His best-known composition was the popular song "Won't You Come Home Bill Bailey".[1] This ragtime song was published in 1902. (It has been claimed he wrote it at the age of sixteen,[2] though this is questionable, since that date would have predated ragtime as a genre.) After publication the song quickly became a hit and then a standard, has been covered many times since by a wide range of singers, including Louis Armstrong, Ella Fitzgerald, Pearl Bailey, Marion Montgomery, and Bobby Darin.

The song became an instant success following its first performance by Blackface John Queen, a contemporary of the composer. Another of the author's long-lasting hits is Frankie and Johnny, published in 1904.

Cannon wrote the featured song "I love the Two Steps (With my Man)" for the New York show 'Mrs. Black in Back', which opened in 1904 and ran for 79 performances. Mrs. Black was played by May Irwin, who also appeared in one of Thomas Edison's earliest productions, "The Kiss."

Cannon also wrote music for "A Venetian Romance" at the Knickerbocker Theater.

Cannon was buried in Connellsville, Pennsylvania, where his mother lived. His mother, May Brown Cannon Smith Robbins, had been in show business and had played the role of "Little Trixie" in a production that toured the nation for several years in the late 1800s. By the time her son became a well-known composer she was managing a theater in Connellsville with the help of her third husband Fred G. Robbins. Not much is known about his the composer's actor father, John Cannon.

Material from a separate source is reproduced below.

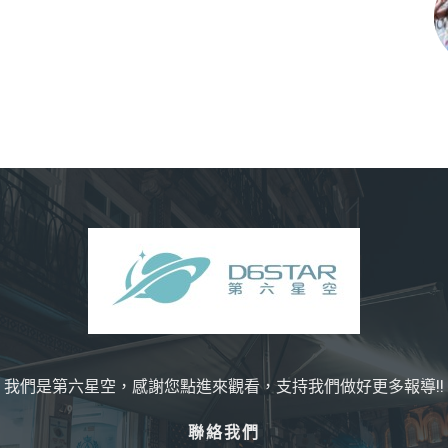
我們是第六星空，感謝您點進來觀看，支持我們做好更多報導!!
聯絡我們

Not long before his death, Cannon told a Detroit newspaper that he sold off the rights to most of his songs. In a letter to his mother he lamented "the songs I once had."

He told the same newspaper that while he also used drugs, it was alcohol that was the hardest to kick. A brief marriage to Emma Dorson ended in divorce, the final decree handed to her just hours after his death. Cannon died penniless.

Cannon's other songs include "For Lawdy Sakes, Feed My Dog," "I Hates To Get Up Early In The Morning", "Possum Pie", "Just Because She Made Dem Goo-Goo Eyes"[3] and "You Needn't Come Home."

Musicologist Peter Muir remarked that "You Needn't Come Home" was "truly remarkable for 1901" for its unusual use of 12-bar arrangements for both chorus and verse. "In terms of popular songs at the turn of the century, the enterprise, to the best of my knowledge, is quite unique."[4]

Thornton Hagert (founder of Vernacular Music Research), in 1971, noted Cannon's use of a 12-bar structure. "A few" of Cannon's better-known songs, Hagert found, "are very close to the classic blues structure."

Two years after "Bill Bailey" swept the nation, Cannon composed a tune called "He Done Me Wrong." This "death of Bill Bailey" tune is sad, Muir noting "a powerful ambivalence often found in the blues."[5]

Muir argued that Cannon's "music represents in its way the birth of commercial blues in American culture."[6]

Cannon died at the age of 35 at the Lucas County, Ohio, Infirmary. The official cause of death was cirrhosis of the liver.